Data supplied:
+ + + + + + +
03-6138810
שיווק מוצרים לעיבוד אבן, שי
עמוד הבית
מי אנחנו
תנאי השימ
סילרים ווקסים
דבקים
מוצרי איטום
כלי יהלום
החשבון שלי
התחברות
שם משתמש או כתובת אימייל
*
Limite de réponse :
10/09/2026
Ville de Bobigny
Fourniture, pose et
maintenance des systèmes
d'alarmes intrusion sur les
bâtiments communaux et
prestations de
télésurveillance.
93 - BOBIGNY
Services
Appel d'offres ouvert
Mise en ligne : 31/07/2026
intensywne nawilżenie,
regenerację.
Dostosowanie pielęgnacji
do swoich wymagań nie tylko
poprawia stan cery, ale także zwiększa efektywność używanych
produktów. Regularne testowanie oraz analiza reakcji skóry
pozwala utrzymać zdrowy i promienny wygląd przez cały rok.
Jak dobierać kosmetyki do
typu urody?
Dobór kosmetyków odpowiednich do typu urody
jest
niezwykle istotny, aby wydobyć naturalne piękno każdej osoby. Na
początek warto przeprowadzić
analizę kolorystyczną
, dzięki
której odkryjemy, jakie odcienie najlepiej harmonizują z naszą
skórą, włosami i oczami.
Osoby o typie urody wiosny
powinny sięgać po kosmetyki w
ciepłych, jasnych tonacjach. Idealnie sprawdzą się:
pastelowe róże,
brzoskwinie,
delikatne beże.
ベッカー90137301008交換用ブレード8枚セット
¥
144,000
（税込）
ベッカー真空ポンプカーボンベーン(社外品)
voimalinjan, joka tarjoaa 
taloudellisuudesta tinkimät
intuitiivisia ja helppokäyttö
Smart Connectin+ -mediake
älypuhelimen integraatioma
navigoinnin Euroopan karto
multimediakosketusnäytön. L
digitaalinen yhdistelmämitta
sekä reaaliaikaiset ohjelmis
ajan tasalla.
+ + + + + + +
What to do: Only the lines from the one containing "intuitiivisia ja helppokäyttö" through the last line of the entries above should be copied, exactly as written.

Result of this task:
intuitiivisia ja helppokäyttö
Smart Connectin+ -mediake
älypuhelimen integraatioma
navigoinnin Euroopan karto
multimediakosketusnäytön. L
digitaalinen yhdistelmämitta
sekä reaaliaikaiset ohjelmis
ajan tasalla.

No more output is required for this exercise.